- GOAL OF THE EXERCISE:
After finding the line with "(323) 800 6001" in the data below, set down exactly each line through the one with "That is plenty", inclusive, and stop there.

- SUPPLIED RECORDS:
....................

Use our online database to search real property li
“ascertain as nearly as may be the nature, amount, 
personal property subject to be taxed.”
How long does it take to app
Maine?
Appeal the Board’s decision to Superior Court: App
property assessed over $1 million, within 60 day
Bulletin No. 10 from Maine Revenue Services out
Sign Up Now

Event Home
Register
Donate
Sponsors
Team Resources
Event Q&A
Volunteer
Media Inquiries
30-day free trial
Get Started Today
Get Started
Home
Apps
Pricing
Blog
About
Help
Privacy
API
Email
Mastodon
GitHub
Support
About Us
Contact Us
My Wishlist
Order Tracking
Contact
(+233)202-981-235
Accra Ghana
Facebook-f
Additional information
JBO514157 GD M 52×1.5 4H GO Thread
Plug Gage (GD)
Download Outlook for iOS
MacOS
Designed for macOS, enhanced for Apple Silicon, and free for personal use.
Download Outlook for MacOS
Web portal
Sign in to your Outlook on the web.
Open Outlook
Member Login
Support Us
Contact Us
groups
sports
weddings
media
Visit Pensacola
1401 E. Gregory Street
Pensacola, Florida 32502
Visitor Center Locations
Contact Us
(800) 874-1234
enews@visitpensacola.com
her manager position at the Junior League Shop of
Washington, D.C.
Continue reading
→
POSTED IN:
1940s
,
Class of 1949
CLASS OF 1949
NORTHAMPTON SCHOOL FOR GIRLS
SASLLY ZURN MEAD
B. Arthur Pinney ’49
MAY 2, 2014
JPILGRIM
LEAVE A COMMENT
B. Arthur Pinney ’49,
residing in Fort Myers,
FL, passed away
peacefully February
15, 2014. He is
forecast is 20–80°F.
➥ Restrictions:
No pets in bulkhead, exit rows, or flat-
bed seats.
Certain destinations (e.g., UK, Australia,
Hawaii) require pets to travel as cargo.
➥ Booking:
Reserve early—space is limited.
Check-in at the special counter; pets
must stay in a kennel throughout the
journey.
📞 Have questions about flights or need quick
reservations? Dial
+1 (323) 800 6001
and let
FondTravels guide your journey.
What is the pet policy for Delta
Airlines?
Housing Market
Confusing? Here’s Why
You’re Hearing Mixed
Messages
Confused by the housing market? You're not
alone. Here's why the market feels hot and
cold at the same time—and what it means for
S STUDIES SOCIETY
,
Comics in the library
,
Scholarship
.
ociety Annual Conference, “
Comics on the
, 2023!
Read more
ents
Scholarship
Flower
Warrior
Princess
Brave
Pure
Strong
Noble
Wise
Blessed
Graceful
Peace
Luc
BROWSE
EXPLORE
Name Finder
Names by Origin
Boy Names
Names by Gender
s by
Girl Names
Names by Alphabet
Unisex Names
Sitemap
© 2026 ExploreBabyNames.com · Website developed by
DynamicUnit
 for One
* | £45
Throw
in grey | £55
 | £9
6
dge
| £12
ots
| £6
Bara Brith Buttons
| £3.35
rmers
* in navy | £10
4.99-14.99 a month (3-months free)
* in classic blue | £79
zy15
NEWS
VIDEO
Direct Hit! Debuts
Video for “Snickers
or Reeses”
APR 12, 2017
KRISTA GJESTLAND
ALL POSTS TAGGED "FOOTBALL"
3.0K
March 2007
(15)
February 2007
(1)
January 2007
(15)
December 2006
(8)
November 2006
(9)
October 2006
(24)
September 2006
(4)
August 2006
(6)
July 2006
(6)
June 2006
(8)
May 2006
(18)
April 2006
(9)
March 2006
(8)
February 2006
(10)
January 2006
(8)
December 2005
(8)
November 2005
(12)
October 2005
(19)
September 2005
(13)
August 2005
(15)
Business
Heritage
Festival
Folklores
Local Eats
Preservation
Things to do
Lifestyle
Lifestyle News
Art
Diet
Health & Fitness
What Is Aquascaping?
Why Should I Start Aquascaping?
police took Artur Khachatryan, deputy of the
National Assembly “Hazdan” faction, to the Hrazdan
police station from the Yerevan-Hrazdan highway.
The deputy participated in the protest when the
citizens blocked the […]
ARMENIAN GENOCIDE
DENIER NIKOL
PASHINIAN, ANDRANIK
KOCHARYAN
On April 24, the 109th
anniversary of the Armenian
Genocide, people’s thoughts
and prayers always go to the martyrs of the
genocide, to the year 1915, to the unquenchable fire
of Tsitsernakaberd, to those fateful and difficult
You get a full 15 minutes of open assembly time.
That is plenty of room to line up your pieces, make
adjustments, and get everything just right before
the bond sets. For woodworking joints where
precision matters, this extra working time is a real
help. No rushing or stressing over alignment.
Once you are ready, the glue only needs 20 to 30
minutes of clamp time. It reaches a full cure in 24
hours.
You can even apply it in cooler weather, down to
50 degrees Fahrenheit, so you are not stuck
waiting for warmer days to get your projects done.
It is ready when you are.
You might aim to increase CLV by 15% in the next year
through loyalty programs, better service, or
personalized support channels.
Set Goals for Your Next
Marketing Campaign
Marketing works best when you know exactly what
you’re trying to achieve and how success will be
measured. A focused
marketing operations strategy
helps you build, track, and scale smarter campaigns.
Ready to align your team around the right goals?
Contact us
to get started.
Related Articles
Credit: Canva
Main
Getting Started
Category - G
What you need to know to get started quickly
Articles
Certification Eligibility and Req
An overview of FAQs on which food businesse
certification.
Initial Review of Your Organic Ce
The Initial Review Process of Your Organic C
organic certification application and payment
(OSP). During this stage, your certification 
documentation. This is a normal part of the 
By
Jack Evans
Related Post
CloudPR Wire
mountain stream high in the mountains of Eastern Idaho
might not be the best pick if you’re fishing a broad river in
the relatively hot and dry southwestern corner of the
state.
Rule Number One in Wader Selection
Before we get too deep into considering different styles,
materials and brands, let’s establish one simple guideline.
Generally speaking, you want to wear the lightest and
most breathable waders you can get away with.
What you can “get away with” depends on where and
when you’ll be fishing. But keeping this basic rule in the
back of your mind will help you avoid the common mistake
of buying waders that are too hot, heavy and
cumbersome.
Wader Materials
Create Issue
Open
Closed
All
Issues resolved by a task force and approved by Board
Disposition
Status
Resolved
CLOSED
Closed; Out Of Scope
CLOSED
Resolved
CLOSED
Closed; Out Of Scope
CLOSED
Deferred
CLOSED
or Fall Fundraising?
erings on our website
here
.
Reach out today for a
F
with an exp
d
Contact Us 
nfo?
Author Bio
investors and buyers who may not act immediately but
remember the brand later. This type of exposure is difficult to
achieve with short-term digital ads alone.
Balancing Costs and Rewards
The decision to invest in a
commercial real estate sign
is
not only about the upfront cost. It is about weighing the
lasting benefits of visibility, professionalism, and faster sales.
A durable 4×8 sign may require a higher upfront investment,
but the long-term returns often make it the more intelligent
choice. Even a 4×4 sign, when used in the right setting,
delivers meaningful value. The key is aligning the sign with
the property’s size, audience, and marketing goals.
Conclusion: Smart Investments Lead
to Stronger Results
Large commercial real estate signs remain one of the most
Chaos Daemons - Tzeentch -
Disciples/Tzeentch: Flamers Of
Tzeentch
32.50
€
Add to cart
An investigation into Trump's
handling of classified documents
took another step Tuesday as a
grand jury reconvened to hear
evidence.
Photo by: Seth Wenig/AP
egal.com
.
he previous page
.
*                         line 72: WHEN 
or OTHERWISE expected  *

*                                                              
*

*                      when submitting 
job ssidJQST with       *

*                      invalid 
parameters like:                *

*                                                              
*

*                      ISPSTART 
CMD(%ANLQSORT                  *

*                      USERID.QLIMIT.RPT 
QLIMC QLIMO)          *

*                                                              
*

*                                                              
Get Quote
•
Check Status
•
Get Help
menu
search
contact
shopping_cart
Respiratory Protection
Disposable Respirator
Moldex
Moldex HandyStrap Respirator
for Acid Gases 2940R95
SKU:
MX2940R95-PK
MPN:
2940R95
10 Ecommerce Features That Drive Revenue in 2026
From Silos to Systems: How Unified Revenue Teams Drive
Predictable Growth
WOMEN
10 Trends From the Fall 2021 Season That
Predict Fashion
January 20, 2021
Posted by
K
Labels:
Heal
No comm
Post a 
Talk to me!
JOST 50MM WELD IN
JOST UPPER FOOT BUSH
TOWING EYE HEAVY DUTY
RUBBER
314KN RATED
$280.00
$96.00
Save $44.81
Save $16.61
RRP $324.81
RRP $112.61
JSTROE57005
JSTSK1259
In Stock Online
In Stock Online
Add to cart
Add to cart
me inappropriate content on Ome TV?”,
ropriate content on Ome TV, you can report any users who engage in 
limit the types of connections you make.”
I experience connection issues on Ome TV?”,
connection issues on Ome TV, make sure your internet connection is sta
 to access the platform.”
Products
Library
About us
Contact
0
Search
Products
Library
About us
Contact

....................

- EXERCISE RESULT:
+1 (323) 800 6001
and let
FondTravels guide your journey.
What is the pet policy for Delta
Airlines?
Housing Market
Confusing? Here’s Why
You’re Hearing Mixed
Messages
Confused by the housing market? You're not
alone. Here's why the market feels hot and
cold at the same time—and what it means for
S STUDIES SOCIETY
,
Comics in the library
,
Scholarship
.
ociety Annual Conference, “
Comics on the
, 2023!
Read more
ents
Scholarship
Flower
Warrior
Princess
Brave
Pure
Strong
Noble
Wise
Blessed
Graceful
Peace
Luc
BROWSE
EXPLORE
Name Finder
Names by Origin
Boy Names
Names by Gender
s by
Girl Names
Names by Alphabet
Unisex Names
Sitemap
© 2026 ExploreBabyNames.com · Website developed by
DynamicUnit
 for One
* | £45
Throw
in grey | £55
 | £9
6
dge
| £12
ots
| £6
Bara Brith Buttons
| £3.35
rmers
* in navy | £10
4.99-14.99 a month (3-months free)
* in classic blue | £79
zy15
NEWS
VIDEO
Direct Hit! Debuts
Video for “Snickers
or Reeses”
APR 12, 2017
KRISTA GJESTLAND
ALL POSTS TAGGED "FOOTBALL"
3.0K
March 2007
(15)
February 2007
(1)
January 2007
(15)
December 2006
(8)
November 2006
(9)
October 2006
(24)
September 2006
(4)
August 2006
(6)
July 2006
(6)
June 2006
(8)
May 2006
(18)
April 2006
(9)
March 2006
(8)
February 2006
(10)
January 2006
(8)
December 2005
(8)
November 2005
(12)
October 2005
(19)
September 2005
(13)
August 2005
(15)
Business
Heritage
Festival
Folklores
Local Eats
Preservation
Things to do
Lifestyle
Lifestyle News
Art
Diet
Health & Fitness
What Is Aquascaping?
Why Should I Start Aquascaping?
police took Artur Khachatryan, deputy of the
National Assembly “Hazdan” faction, to the Hrazdan
police station from the Yerevan-Hrazdan highway.
The deputy participated in the protest when the
citizens blocked the […]
ARMENIAN GENOCIDE
DENIER NIKOL
PASHINIAN, ANDRANIK
KOCHARYAN
On April 24, the 109th
anniversary of the Armenian
Genocide, people’s thoughts
and prayers always go to the martyrs of the
genocide, to the year 1915, to the unquenchable fire
of Tsitsernakaberd, to those fateful and difficult
You get a full 15 minutes of open assembly time.
That is plenty of room to line up your pieces, make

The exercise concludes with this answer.